What to produce: Nothing in the listing may be skipped; transcribe all of it as written.

Entries supplied:
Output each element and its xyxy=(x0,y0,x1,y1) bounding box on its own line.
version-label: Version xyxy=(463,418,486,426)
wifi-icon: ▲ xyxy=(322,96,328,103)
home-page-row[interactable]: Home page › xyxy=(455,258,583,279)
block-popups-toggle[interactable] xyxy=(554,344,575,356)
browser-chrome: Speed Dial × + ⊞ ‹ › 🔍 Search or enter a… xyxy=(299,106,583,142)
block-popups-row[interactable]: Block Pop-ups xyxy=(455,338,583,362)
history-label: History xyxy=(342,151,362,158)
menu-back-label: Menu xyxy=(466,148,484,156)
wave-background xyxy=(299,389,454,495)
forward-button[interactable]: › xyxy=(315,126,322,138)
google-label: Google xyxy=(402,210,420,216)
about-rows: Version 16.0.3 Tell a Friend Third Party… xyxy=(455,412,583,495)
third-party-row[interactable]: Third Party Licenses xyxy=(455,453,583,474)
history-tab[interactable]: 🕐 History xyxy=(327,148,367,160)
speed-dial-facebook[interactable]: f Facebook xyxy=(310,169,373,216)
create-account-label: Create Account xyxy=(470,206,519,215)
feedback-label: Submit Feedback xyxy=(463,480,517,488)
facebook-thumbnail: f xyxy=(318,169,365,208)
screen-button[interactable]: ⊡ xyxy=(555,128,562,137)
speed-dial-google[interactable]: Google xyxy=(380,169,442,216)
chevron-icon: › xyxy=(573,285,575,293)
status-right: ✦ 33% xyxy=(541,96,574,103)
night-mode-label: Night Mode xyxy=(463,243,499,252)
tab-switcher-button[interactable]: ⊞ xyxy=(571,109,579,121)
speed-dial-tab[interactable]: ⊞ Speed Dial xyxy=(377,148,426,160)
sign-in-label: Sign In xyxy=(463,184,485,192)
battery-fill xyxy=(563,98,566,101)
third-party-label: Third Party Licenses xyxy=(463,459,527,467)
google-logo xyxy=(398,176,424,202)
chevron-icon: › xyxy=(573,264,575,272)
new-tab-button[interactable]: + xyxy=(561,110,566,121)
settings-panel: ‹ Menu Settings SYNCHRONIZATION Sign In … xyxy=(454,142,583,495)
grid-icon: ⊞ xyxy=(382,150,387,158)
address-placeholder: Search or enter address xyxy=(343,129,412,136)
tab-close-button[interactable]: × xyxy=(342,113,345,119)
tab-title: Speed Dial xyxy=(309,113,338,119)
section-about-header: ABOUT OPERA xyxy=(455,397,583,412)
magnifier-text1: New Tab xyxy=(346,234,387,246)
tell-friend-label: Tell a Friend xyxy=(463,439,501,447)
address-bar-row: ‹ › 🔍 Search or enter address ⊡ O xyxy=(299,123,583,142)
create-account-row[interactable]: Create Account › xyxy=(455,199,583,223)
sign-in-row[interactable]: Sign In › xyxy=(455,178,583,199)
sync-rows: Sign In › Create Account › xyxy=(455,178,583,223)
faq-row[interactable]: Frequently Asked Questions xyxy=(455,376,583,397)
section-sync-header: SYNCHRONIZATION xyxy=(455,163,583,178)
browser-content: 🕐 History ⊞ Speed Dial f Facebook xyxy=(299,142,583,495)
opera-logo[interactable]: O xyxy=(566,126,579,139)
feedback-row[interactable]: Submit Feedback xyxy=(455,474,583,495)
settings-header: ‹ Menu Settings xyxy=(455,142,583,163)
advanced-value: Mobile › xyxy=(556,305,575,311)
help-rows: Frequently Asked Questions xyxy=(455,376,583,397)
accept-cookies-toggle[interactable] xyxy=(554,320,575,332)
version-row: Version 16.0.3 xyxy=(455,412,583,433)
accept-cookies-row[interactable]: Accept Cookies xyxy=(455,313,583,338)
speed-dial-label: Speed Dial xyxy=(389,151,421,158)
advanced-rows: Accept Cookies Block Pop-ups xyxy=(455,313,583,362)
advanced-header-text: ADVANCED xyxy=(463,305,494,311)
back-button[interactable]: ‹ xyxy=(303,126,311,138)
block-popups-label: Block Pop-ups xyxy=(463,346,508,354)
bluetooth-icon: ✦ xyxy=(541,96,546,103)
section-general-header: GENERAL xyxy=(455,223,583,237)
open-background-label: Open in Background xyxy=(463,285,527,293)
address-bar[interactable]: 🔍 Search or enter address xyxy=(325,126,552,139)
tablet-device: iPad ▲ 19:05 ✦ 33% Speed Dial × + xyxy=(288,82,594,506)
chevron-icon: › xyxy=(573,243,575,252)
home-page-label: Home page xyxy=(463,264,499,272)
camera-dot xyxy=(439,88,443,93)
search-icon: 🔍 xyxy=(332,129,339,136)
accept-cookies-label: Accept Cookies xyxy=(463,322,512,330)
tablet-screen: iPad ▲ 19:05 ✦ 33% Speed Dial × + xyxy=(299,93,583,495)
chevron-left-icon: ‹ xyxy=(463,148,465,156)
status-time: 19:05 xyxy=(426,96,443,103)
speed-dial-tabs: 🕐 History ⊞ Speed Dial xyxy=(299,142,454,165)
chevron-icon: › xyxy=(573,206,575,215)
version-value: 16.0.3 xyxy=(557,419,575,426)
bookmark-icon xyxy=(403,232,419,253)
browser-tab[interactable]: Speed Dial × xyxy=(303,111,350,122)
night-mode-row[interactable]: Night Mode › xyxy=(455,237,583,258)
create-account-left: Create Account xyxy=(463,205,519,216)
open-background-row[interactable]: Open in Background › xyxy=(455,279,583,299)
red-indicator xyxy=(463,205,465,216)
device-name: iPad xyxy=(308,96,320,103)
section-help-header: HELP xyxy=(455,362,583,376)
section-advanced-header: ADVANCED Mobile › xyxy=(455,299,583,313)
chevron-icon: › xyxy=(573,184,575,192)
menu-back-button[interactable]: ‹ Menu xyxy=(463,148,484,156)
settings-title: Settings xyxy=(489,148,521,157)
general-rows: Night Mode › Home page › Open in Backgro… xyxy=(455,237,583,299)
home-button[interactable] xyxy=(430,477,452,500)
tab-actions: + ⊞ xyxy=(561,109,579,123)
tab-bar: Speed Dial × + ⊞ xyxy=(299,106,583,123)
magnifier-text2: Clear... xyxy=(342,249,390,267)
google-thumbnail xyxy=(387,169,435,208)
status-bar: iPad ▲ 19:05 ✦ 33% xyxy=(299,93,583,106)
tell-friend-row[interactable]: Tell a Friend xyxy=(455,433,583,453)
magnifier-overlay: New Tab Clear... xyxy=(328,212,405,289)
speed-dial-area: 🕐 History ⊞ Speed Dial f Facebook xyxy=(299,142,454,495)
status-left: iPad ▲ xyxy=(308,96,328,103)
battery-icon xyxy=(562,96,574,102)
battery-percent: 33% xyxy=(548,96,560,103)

Your response:
Output each element and its xyxy=(x0,y0,x1,y1) bounding box on its own line.
version-label: Version xyxy=(463,418,486,426)
wifi-icon: ▲ xyxy=(322,96,328,103)
home-page-row[interactable]: Home page › xyxy=(455,258,583,279)
block-popups-toggle[interactable] xyxy=(554,344,575,356)
browser-chrome: Speed Dial × + ⊞ ‹ › 🔍 Search or enter a… xyxy=(299,106,583,142)
block-popups-row[interactable]: Block Pop-ups xyxy=(455,338,583,362)
history-label: History xyxy=(342,151,362,158)
menu-back-label: Menu xyxy=(466,148,484,156)
wave-background xyxy=(299,389,454,495)
forward-button[interactable]: › xyxy=(315,126,322,138)
google-label: Google xyxy=(402,210,420,216)
about-rows: Version 16.0.3 Tell a Friend Third Party… xyxy=(455,412,583,495)
third-party-row[interactable]: Third Party Licenses xyxy=(455,453,583,474)
history-tab[interactable]: 🕐 History xyxy=(327,148,367,160)
speed-dial-facebook[interactable]: f Facebook xyxy=(310,169,373,216)
create-account-label: Create Account xyxy=(470,206,519,215)
feedback-label: Submit Feedback xyxy=(463,480,517,488)
facebook-thumbnail: f xyxy=(318,169,365,208)
screen-button[interactable]: ⊡ xyxy=(555,128,562,137)
speed-dial-google[interactable]: Google xyxy=(380,169,442,216)
chevron-icon: › xyxy=(573,285,575,293)
status-right: ✦ 33% xyxy=(541,96,574,103)
night-mode-label: Night Mode xyxy=(463,243,499,252)
tab-switcher-button[interactable]: ⊞ xyxy=(571,109,579,121)
speed-dial-tab[interactable]: ⊞ Speed Dial xyxy=(377,148,426,160)
sign-in-label: Sign In xyxy=(463,184,485,192)
battery-fill xyxy=(563,98,566,101)
third-party-label: Third Party Licenses xyxy=(463,459,527,467)
google-logo xyxy=(398,176,424,202)
chevron-icon: › xyxy=(573,264,575,272)
new-tab-button[interactable]: + xyxy=(561,110,566,121)
settings-panel: ‹ Menu Settings SYNCHRONIZATION Sign In … xyxy=(454,142,583,495)
grid-icon: ⊞ xyxy=(382,150,387,158)
address-placeholder: Search or enter address xyxy=(343,129,412,136)
tab-close-button[interactable]: × xyxy=(342,113,345,119)
tab-title: Speed Dial xyxy=(309,113,338,119)
section-about-header: ABOUT OPERA xyxy=(455,397,583,412)
magnifier-text1: New Tab xyxy=(346,234,387,246)
tell-friend-label: Tell a Friend xyxy=(463,439,501,447)
address-bar-row: ‹ › 🔍 Search or enter address ⊡ O xyxy=(299,123,583,142)
create-account-row[interactable]: Create Account › xyxy=(455,199,583,223)
sign-in-row[interactable]: Sign In › xyxy=(455,178,583,199)
sync-rows: Sign In › Create Account › xyxy=(455,178,583,223)
faq-row[interactable]: Frequently Asked Questions xyxy=(455,376,583,397)
section-sync-header: SYNCHRONIZATION xyxy=(455,163,583,178)
browser-content: 🕐 History ⊞ Speed Dial f Facebook xyxy=(299,142,583,495)
opera-logo[interactable]: O xyxy=(566,126,579,139)
feedback-row[interactable]: Submit Feedback xyxy=(455,474,583,495)
settings-header: ‹ Menu Settings xyxy=(455,142,583,163)
advanced-value: Mobile › xyxy=(556,305,575,311)
help-rows: Frequently Asked Questions xyxy=(455,376,583,397)
accept-cookies-toggle[interactable] xyxy=(554,320,575,332)
version-row: Version 16.0.3 xyxy=(455,412,583,433)
accept-cookies-row[interactable]: Accept Cookies xyxy=(455,313,583,338)
speed-dial-label: Speed Dial xyxy=(389,151,421,158)
advanced-rows: Accept Cookies Block Pop-ups xyxy=(455,313,583,362)
advanced-header-text: ADVANCED xyxy=(463,305,494,311)
back-button[interactable]: ‹ xyxy=(303,126,311,138)
block-popups-label: Block Pop-ups xyxy=(463,346,508,354)
bluetooth-icon: ✦ xyxy=(541,96,546,103)
section-general-header: GENERAL xyxy=(455,223,583,237)
open-background-label: Open in Background xyxy=(463,285,527,293)
address-bar[interactable]: 🔍 Search or enter address xyxy=(325,126,552,139)
tablet-device: iPad ▲ 19:05 ✦ 33% Speed Dial × + xyxy=(288,82,594,506)
chevron-icon: › xyxy=(573,243,575,252)
home-page-label: Home page xyxy=(463,264,499,272)
camera-dot xyxy=(439,88,443,93)
search-icon: 🔍 xyxy=(332,129,339,136)
accept-cookies-label: Accept Cookies xyxy=(463,322,512,330)
tablet-screen: iPad ▲ 19:05 ✦ 33% Speed Dial × + xyxy=(299,93,583,495)
chevron-left-icon: ‹ xyxy=(463,148,465,156)
status-time: 19:05 xyxy=(426,96,443,103)
speed-dial-tabs: 🕐 History ⊞ Speed Dial xyxy=(299,142,454,165)
chevron-icon: › xyxy=(573,206,575,215)
version-value: 16.0.3 xyxy=(557,419,575,426)
bookmark-icon xyxy=(403,232,419,253)
browser-tab[interactable]: Speed Dial × xyxy=(303,111,350,122)
night-mode-row[interactable]: Night Mode › xyxy=(455,237,583,258)
create-account-left: Create Account xyxy=(463,205,519,216)
open-background-row[interactable]: Open in Background › xyxy=(455,279,583,299)
red-indicator xyxy=(463,205,465,216)
device-name: iPad xyxy=(308,96,320,103)
section-help-header: HELP xyxy=(455,362,583,376)
section-advanced-header: ADVANCED Mobile › xyxy=(455,299,583,313)
chevron-icon: › xyxy=(573,184,575,192)
menu-back-button[interactable]: ‹ Menu xyxy=(463,148,484,156)
settings-title: Settings xyxy=(489,148,521,157)
general-rows: Night Mode › Home page › Open in Backgro… xyxy=(455,237,583,299)
home-button[interactable] xyxy=(430,477,452,500)
tab-actions: + ⊞ xyxy=(561,109,579,123)
tab-bar: Speed Dial × + ⊞ xyxy=(299,106,583,123)
magnifier-text2: Clear... xyxy=(342,249,390,267)
google-thumbnail xyxy=(387,169,435,208)
status-bar: iPad ▲ 19:05 ✦ 33% xyxy=(299,93,583,106)
tell-friend-row[interactable]: Tell a Friend xyxy=(455,433,583,453)
magnifier-overlay: New Tab Clear... xyxy=(328,212,405,289)
speed-dial-area: 🕐 History ⊞ Speed Dial f Facebook xyxy=(299,142,454,495)
status-left: iPad ▲ xyxy=(308,96,328,103)
battery-icon xyxy=(562,96,574,102)
battery-percent: 33% xyxy=(548,96,560,103)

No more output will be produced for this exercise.